━━━ Record excerpts

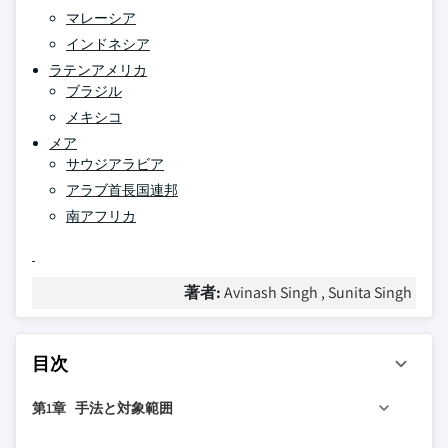
マレーシア
インドネシア
ラテンアメリカ
ブラジル
メキシコ
メア
サウジアラビア
アラブ首長国連邦
南アフリカ
著者:
Avinash Singh , Sunita Singh
目次
第1章 手法と対象範囲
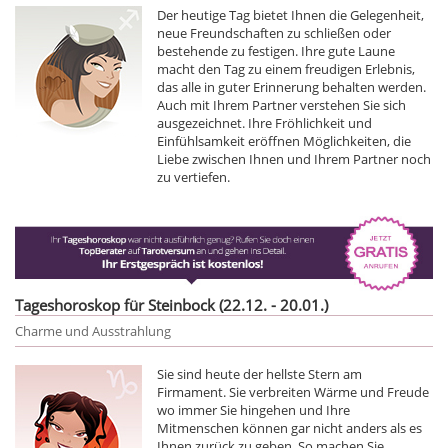
Der heutige Tag bietet Ihnen die Gelegenheit,
neue Freundschaften zu schließen oder
bestehende zu festigen. Ihre gute Laune
macht den Tag zu einem freudigen Erlebnis,
das alle in guter Erinnerung behalten werden.
Auch mit Ihrem Partner verstehen Sie sich
ausgezeichnet. Ihre Fröhlichkeit und
Einfühlsamkeit eröffnen Möglichkeiten, die
Liebe zwischen Ihnen und Ihrem Partner noch
zu vertiefen.
Tageshoroskop für Steinbock (22.12. - 20.01.)
Charme und Ausstrahlung
Sie sind heute der hellste Stern am
Firmament. Sie verbreiten Wärme und Freude
wo immer Sie hingehen und Ihre
Mitmenschen können gar nicht anders als es
Ihnen zurück zu geben. So machen Sie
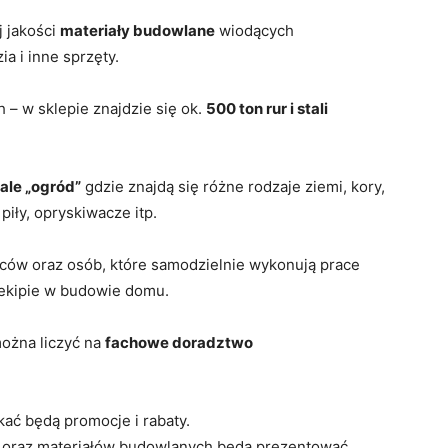
 jakości
materiały budowlane
wiodących
a i inne sprzęty.
– w sklepie znajdzie się ok.
500 ton rur i stali
ale „ogród”
gdzie znajdą się różne rodzaje ziemi, kory,
 piły, opryskiwacze itp.
ńców oraz osób, które samodzielnie wykonują prace
ekipie w budowie domu.
ożna liczyć na
fachowe doradztwo
kać będą promocje i rabaty.
u oraz materiałów budowlanych będą prezentować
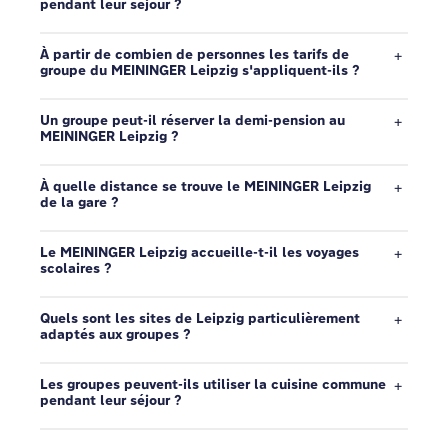
pendant leur séjour ?
À partir de combien de personnes les tarifs de
groupe du MEININGER Leipzig s'appliquent-ils ?
Un groupe peut-il réserver la demi-pension au
MEININGER Leipzig ?
À quelle distance se trouve le MEININGER Leipzig
de la gare ?
Le MEININGER Leipzig accueille-t-il les voyages
scolaires ?
Quels sont les sites de Leipzig particulièrement
adaptés aux groupes ?
Les groupes peuvent-ils utiliser la cuisine commune
pendant leur séjour ?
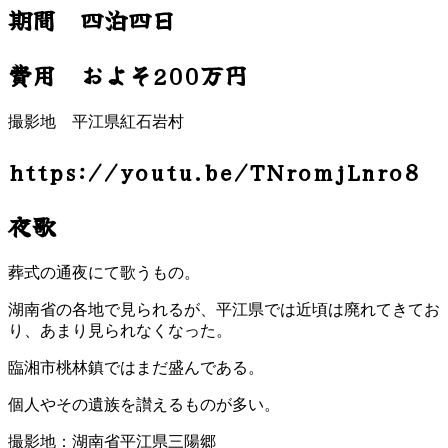
期間 四泊四日
費用 およそ200万円
撮影地 平江県紅石岩村
https://youtu.be/TNromjLnro8
夜歌
葬式の通夜にて歌うもの。
湖南省の各地で見られるが、平江県では近頃は廃れてきてお
り、あまり見られなくなった。
臨湘市桃林鎮ではまだ盛んである。
個人やその遺族を讃えるものが多い。
撮影地：湖南省平江県三陽郷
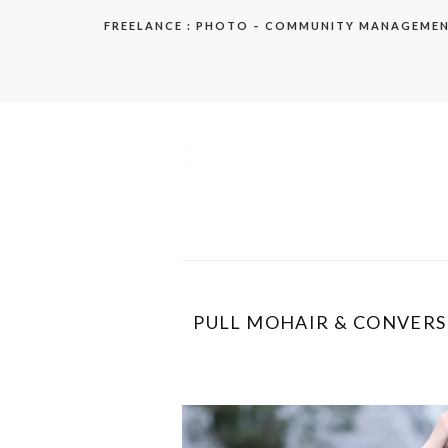
Aller
FREELANCE : PHOTO – COMMUNITY MANAGEME
au
contenu
elodie
PULL MOHAIR & CONVERS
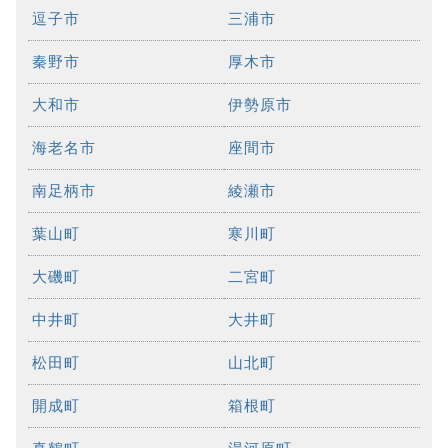
逗子市
三浦市
秦野市
厚木市
大和市
伊勢原市
海老名市
座間市
南足柄市
綾瀬市
葉山町
寒川町
大磯町
二宮町
中井町
大井町
松田町
山北町
開成町
箱根町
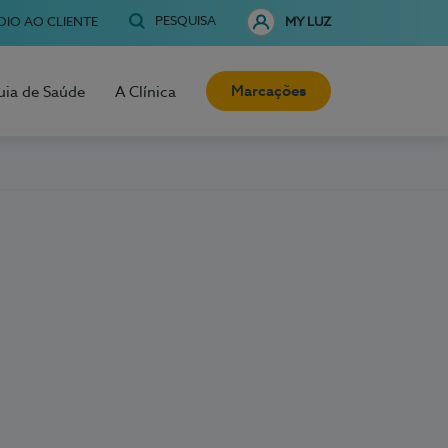
PESQUISA
OIO AO CLIENTE
MY LUZ
Marcações
uia de Saúde
A Clínica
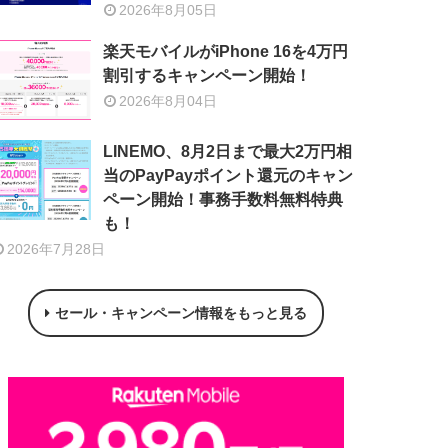
2026年8月05日
楽天モバイルがiPhone 16を4万円
割引するキャンペーン開始！
2026年8月04日
LINEMO、8月2日まで最大2万円相
当のPayPayポイント還元のキャン
ペーン開始！事務手数料無料特典
も！
2026年7月28日
セール・キャンペーン情報をもっと見る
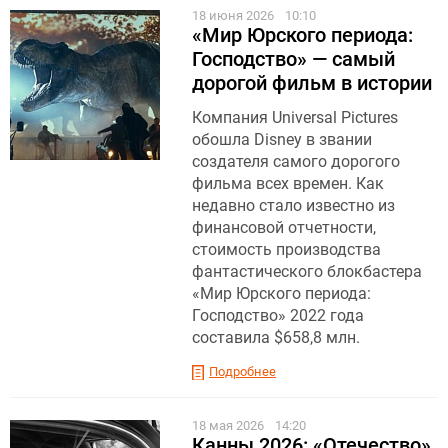
18 июня 2026
10:10
«Мир Юрского периода:
Господство» — самый
дорогой фильм в истории
Компания Universal Pictures
обошла Disney в звании
создателя самого дорогого
фильма всех времен. Как
недавно стало известно из
финансовой отчетности,
стоимость производства
фантастического блокбастера
«Мир Юрского периода:
Господство» 2022 года
составила $658,8 млн.
Подробнее
18 мая 2026
14:20
Канны 2026: «Отечество»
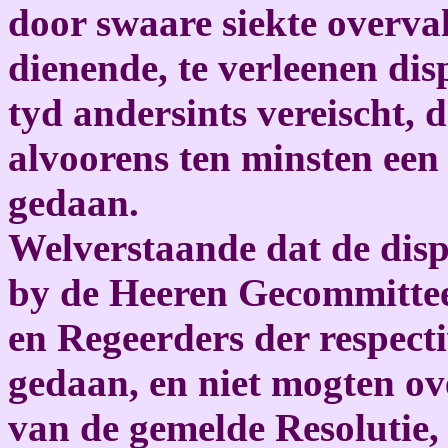
door swaare siekte overva
dienende, te verleenen dis
tyd andersints vereischt, 
alvoorens ten minsten een
gedaan.
Welverstaande dat de disp
by de Heeren Gecommitte
en Regeerders der respec
gedaan, en niet mogten o
van de gemelde Resolutie,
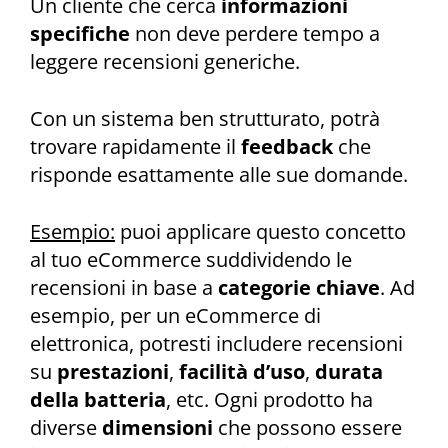
Un cliente che cerca
informazioni
specifiche
non deve perdere tempo a
leggere recensioni generiche.
Con un sistema ben strutturato, potrà
trovare rapidamente il
feedback
che
risponde esattamente alle sue domande.
Esempio:
puoi applicare questo concetto
al tuo eCommerce suddividendo le
recensioni in base a
categorie chiave
. Ad
esempio, per un eCommerce di
elettronica, potresti includere recensioni
su
prestazioni
,
facilità d’uso
,
durata
della batteria
, etc. Ogni prodotto ha
diverse
dimensioni
che possono essere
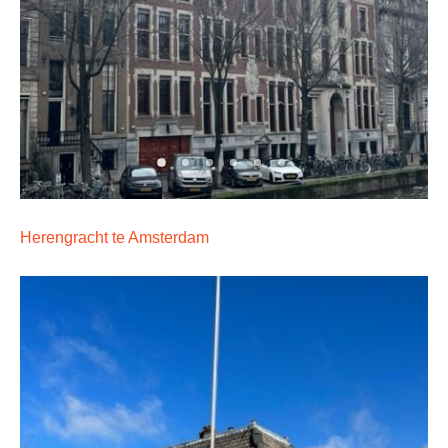
Herengracht te Amsterdam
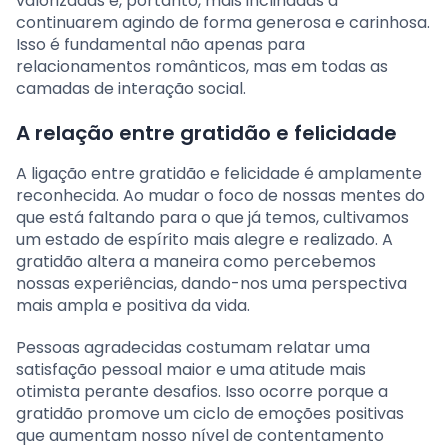
valorizadas e, portanto, mais inclinadas a
continuarem agindo de forma generosa e carinhosa.
Isso é fundamental não apenas para
relacionamentos românticos, mas em todas as
camadas de interação social.
A relação entre gratidão e felicidade
A ligação entre gratidão e felicidade é amplamente
reconhecida. Ao mudar o foco de nossas mentes do
que está faltando para o que já temos, cultivamos
um estado de espírito mais alegre e realizado. A
gratidão altera a maneira como percebemos
nossas experiências, dando-nos uma perspectiva
mais ampla e positiva da vida.
Pessoas agradecidas costumam relatar uma
satisfação pessoal maior e uma atitude mais
otimista perante desafios. Isso ocorre porque a
gratidão promove um ciclo de emoções positivas
que aumentam nosso nível de contentamento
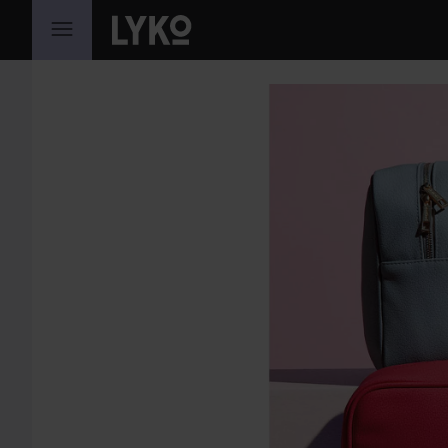
WEITER ZU INHALT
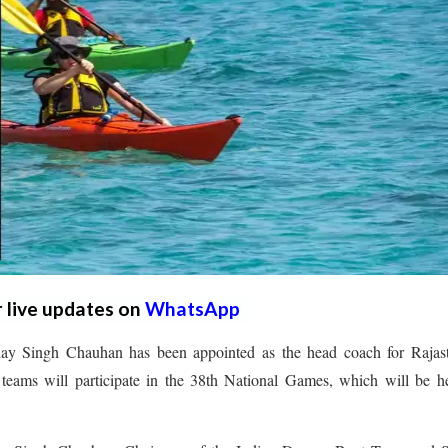
r live updates on
WhatsApp
hay Singh Chauhan has been appointed as the head coach for Rajast
ams will participate in the 38th National Games, which will be he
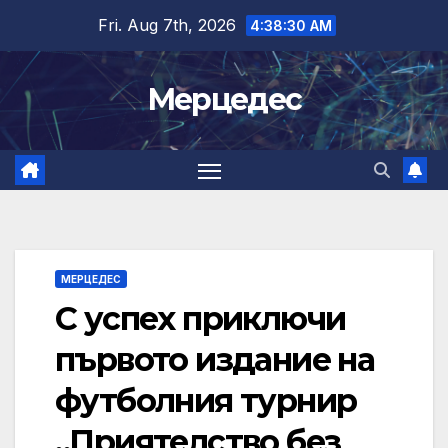
Skip
Fri. Aug 7th, 2026
4:38:31 AM
to
content
Мерцедес
МЕРЦЕДЕС
С успех приключи
първото издание на
футболния турнир
„Приятелство без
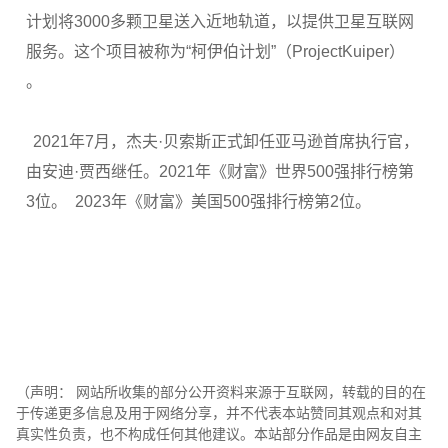
计划将3000多颗卫星送入近地轨道，以提供卫星互联网
服务。这个项目被称为“柯伊伯计划”（ProjectKuiper）
。
2021年7月，杰夫·贝索斯正式卸任亚马逊首席执行官，
由安迪·贾西继任。2021年《财富》世界500强排行榜第
3位。 2023年《财富》美国500强排行榜第2位。
（声明： 网站所收集的部分公开资料来源于互联网，转载的目的在
于传递更多信息及用于网络分享，并不代表本站赞同其观点和对其
真实性负责，也不构成任何其他建议。本站部分作品是由网友自主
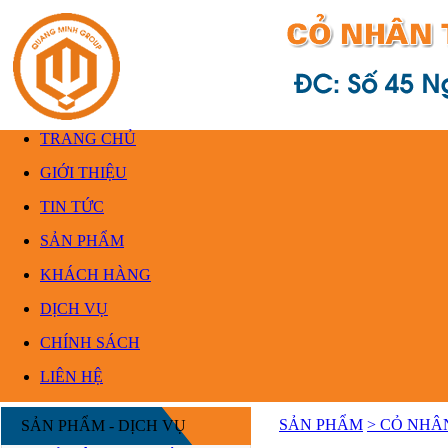
TRANG CHỦ
GIỚI THIỆU
TIN TỨC
SẢN PHẨM
KHÁCH HÀNG
DỊCH VỤ
CHÍNH SÁCH
LIÊN HỆ
SẢN PHẨM
> CỎ NHÂ
SẢN PHẨM - DỊCH VỤ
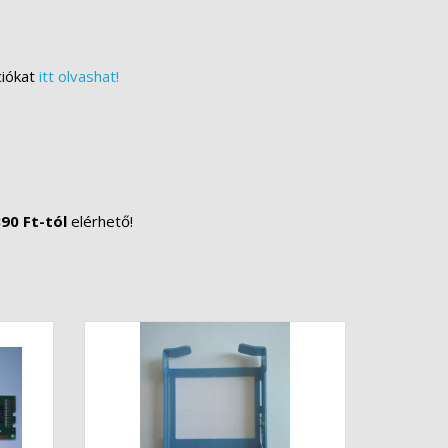
ciókat
itt olvashat!
90 Ft-tól
elérhető!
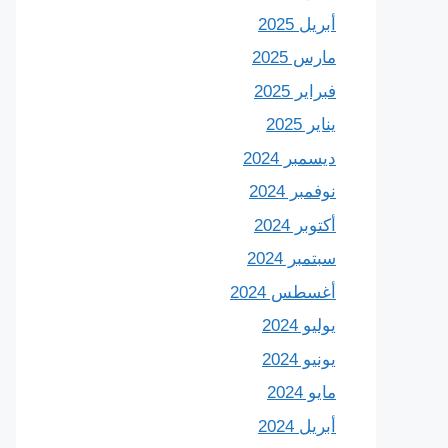
أبريل 2025
مارس 2025
فبراير 2025
يناير 2025
ديسمبر 2024
نوفمبر 2024
أكتوبر 2024
سبتمبر 2024
أغسطس 2024
يوليو 2024
يونيو 2024
مايو 2024
أبريل 2024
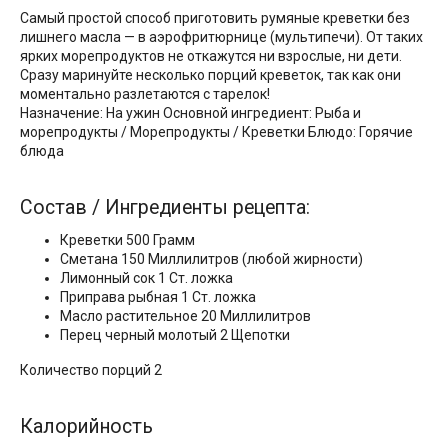
Самый простой способ приготовить румяные креветки без
лишнего масла — в аэрофритюрнице (мультипечи). От таких
ярких морепродуктов не откажутся ни взрослые, ни дети.
Сразу маринуйте несколько порций креветок, так как они
моментально разлетаются с тарелок!
Назначение: На ужин Основной ингредиент: Рыба и
морепродукты / Морепродукты / Креветки Блюдо: Горячие
блюда
Состав / Ингредиенты рецепта:
Креветки 500 Грамм
Сметана 150 Миллилитров (любой жирности)
Лимонный сок 1 Ст. ложка
Приправа рыбная 1 Ст. ложка
Масло растительное 20 Миллилитров
Перец черный молотый 2 Щепотки
Количество порций 2
Калорийность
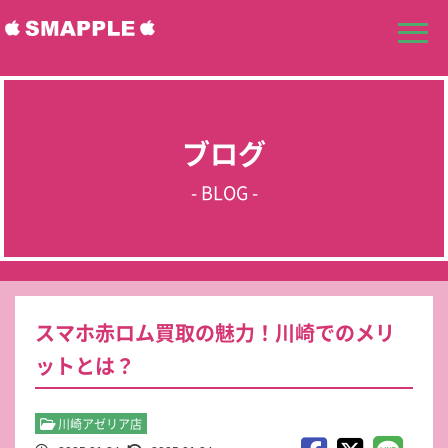
ブログ
- BLOG -
スマホ赤ロム買取の魅力！川崎でのメリ
ットとは？
川崎アゼリア店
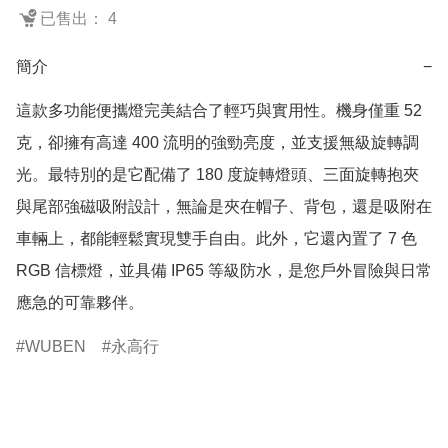
已售出： 4
簡介
−
這款多功能便攜燈完美結合了輕巧與實用性。機身僅重 52 
克，卻擁有高達 400 流明的強勁亮度，並支援無級旋轉調
光。最特別的是它配備了 180 度旋轉燈頭、三面旋轉抱夾
與尾部強磁吸附設計，無論是夾在帽子、背包，還是吸附在
車輛上，都能輕鬆實現雙手自由。此外，它還內置了 7 色 
RGB 信標燈，並具備 IP65 等級防水，是您戶外冒險與日常
應急的可靠夥伴。
WUBEN
永高行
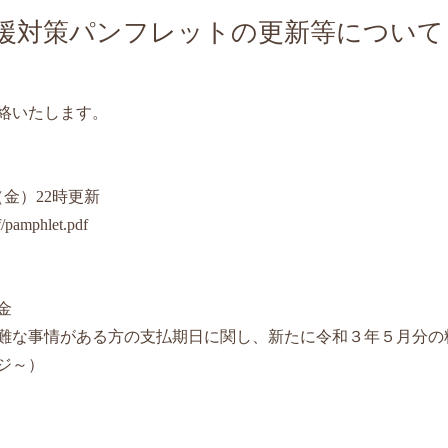
対策パンフレットの更新等について ＜
絡いたします。
金）22時更新
f/pamphlet.pdf
金
事情がある方の支払期日に関し、新たに令和３年５月分の料
ジ～）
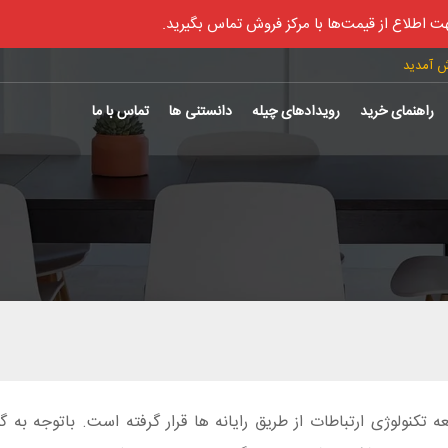
ت اطلاع از قیمت‌ها با مرکز فروش تماس بگیرید.
ش آمدید
راهنمای خرید
رویدادهای چیله
دانستنی ها
تماس با ما
عه تکنولوژی ارتباطات از طریق رایانه ها قرار گرفته است. باتوجه به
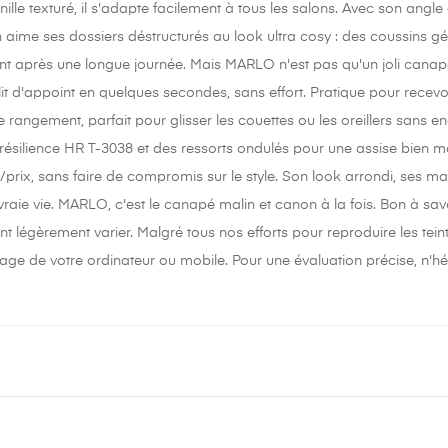
nille texturé, il s'adapte facilement à tous les salons. Avec son angle 
 aime ses dossiers déstructurés au look ultra cosy : des coussins gén
t après une longue journée. Mais MARLO n'est pas qu'un joli canapé :
it d'appoint en quelques secondes, sans effort. Pratique pour recevoir
e rangement, parfait pour glisser les couettes ou les oreillers sans
ésilience HR T-3038 et des ressorts ondulés pour une assise bien 
/prix, sans faire de compromis sur le style. Son look arrondi, ses ma
raie vie. MARLO, c'est le canapé malin et canon à la fois. Bon à savoi
nt légèrement varier. Malgré tous nos efforts pour reproduire les tei
age de votre ordinateur ou mobile. Pour une évaluation précise, n'hé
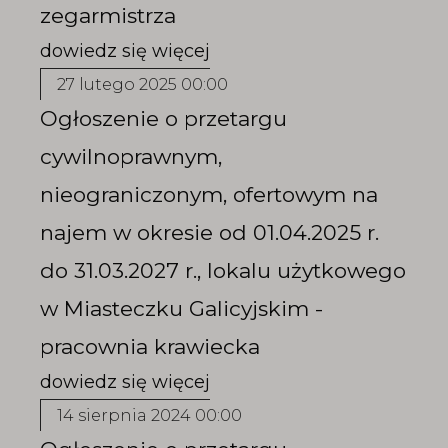
zegarmistrza
27 lutego 2025 00:00
Ogłoszenie o przetargu
cywilnoprawnym,
nieograniczonym, ofertowym na
najem w okresie od 01.04.2025 r.
do 31.03.2027 r., lokalu użytkowego
w Miasteczku Galicyjskim -
pracownia krawiecka
14 sierpnia 2024 00:00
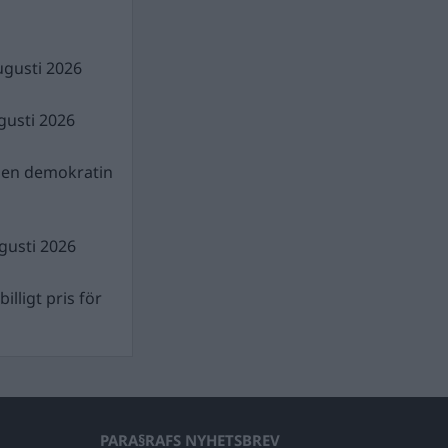
ugusti 2026
gusti 2026
gen demokratin
gusti 2026
illigt pris för
PARA§RAFS NYHETSBREV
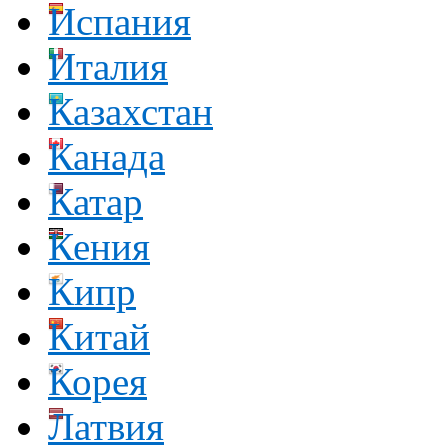
Испания
Италия
Казахстан
Канада
Катар
Кения
Кипр
Китай
Корея
Латвия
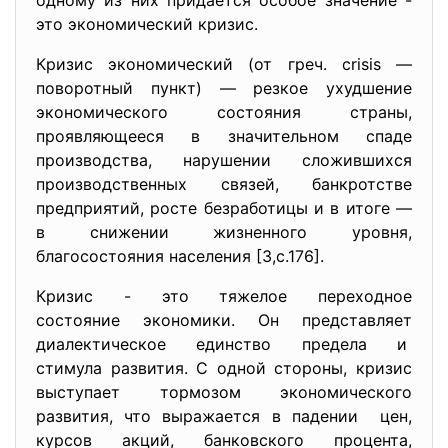
одному из них придается особое значение -
это экономический кризис.
Кризис экономический (от греч. сrisis —
поворотный пункт) — резкое ухудшение
экономического состояния страны,
проявляющееся в значительном спаде
производства, нарушении сложившихся
производственных связей, банкротстве
предприятий, росте безработицы и в итоге —
в снижении жизненного уровня,
благосостояния населения [3,с.176].
Кризис - это тяжелое переходное
состояние экономики. Он представляет
диалектическое единство предела и
стимула развития. С одной стороны, кризис
выступает тормозом экономического
развития, что выражается в падении цен,
курсов акций, банковского процента,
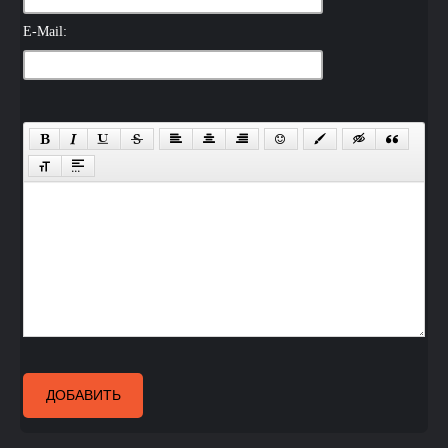
E-Mail:
ДОБАВИТЬ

━━━━━━

### Assigned task
Reproduce each line of the material in which the string "экономического" occurs.

### Exercise result
экономического состояния страны,
выступает тормозом экономического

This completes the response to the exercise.